With property values growing everyday, Lukonen added that a potential third scenario would be to carry out a countywide property reappraisal as a way to increase property value and revenue without increasing the tax rate.
An opportunity for change
Columbia native Debbie Matthews, who criticizes the property tax proposal, says the issue is part of a much larger roadblock that is holding Maury County and its municipalities back.
She said finding a way to implement impact fees for new developments, including roads and new construction, could be a solution to school funding rather than increasing property taxes.
Matthews, a local realtor who spent seven years on the Columbia City Council also mourned the loss of the McDowell campus. Saving McDowell was one of the reasons she voted for the increase initially.
She said the current school funding issue could be resolved at the state level if the county and all local municipalities pushed to lift a state moratorium on impact fees placed on the county.
Impact fees are stipends imposed by local government on new or proposed development projects to pay for all or a portion of the costs of the public services in a new development.
“The county is between a rock and a hard place,” Matthews said. “There is growth. There needs to be revenue. We can’t keep doing businesses this way. Property taxes are never going to fund the schools. That is not what we need in an especially high growth area like Spring Hill.”
Matthews said while impact fees for building a new home in Maury County cost about $2,000, a similarly-sized project in Williamson County would cost about $15,000 because the local government took authority, by a private act, to enforce an educational impact fee onto builders.
“We are not granted the same funding source as Williamson County,” Matthews said. “The county should be put on the same footing, and we are being denied that. I do not think that is equal representation under the law. Funding the schools is a county issue that keeps coming up. We have to make a path.”
Matthews said the introduction of higher impact fees would be the best opportunity to free the local government from the current cycle of funding woes.
“Growth needs to pay for growth,” she said.
Matthews said that at this moment, the school system is the county’s weakest link.
“The thing that hurts Maury County most is the education system,” Matthews said. “The first thing that people consider when moving here is the condition of the school system. That makes or breaks us right there. We have to compete.

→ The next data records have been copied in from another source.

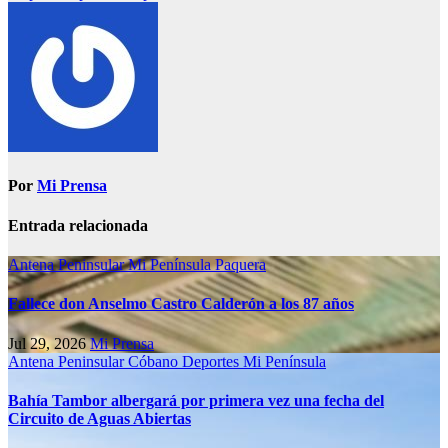
Por
Mi Prensa
Entrada relacionada
Antena Peninsular
Mi Península
Paquera
Fallece don Anselmo Castro Calderón a los 87 años
Jul 29, 2026
Mi Prensa
Antena Peninsular
Cóbano
Deportes
Mi Península
Bahía Tambor albergará por primera vez una fecha del
Circuito de Aguas Abiertas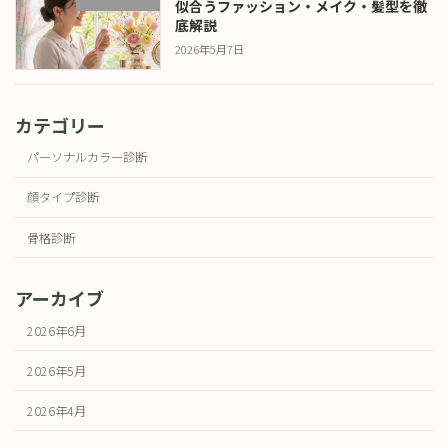
似合うファッション・メイク・髪型を徹
底解説
2026年5月7日
カテゴリー
パーソナルカラー診断
顔タイプ診断
骨格診断
アーカイブ
2026年6月
2026年5月
2026年4月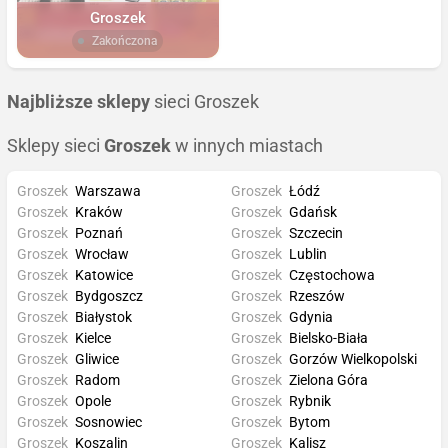
Groszek
Zakończona
Najbliższe sklepy
sieci Groszek
Sklepy sieci
Groszek
w innych miastach
Groszek
Warszawa
Groszek
Łódź
Groszek
Kraków
Groszek
Gdańsk
Groszek
Poznań
Groszek
Szczecin
Groszek
Wrocław
Groszek
Lublin
Groszek
Katowice
Groszek
Częstochowa
Groszek
Bydgoszcz
Groszek
Rzeszów
Groszek
Białystok
Groszek
Gdynia
Groszek
Kielce
Groszek
Bielsko-Biała
Groszek
Gliwice
Groszek
Gorzów Wielkopolski
Groszek
Radom
Groszek
Zielona Góra
Groszek
Opole
Groszek
Rybnik
Groszek
Sosnowiec
Groszek
Bytom
Groszek
Koszalin
Groszek
Kalisz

It is time for Maury County to take a stand on this.”
An uncertain road ahead
Now, the local school board and county commission continue to move forward with a budget deadline fast approaching and a decision to make about whether to implement a property tax increase. .
“I am a taxpayer,” Fulbright said. “I don’t want our property taxes to go up, but I also don’t want to see children sitting in overcrowded classrooms not able to learn — not having the supplies — and struggling to keep up with other students across the state.”
Fulbright said he believes there are greater needs than what the sales tax can address and that is why new borrowing has been proposed by the county commission.
“We could not just rely on the sales tax to make that happen. Whether it takes a property tax or something else to fund it that is up to our funding body to decide,” he said.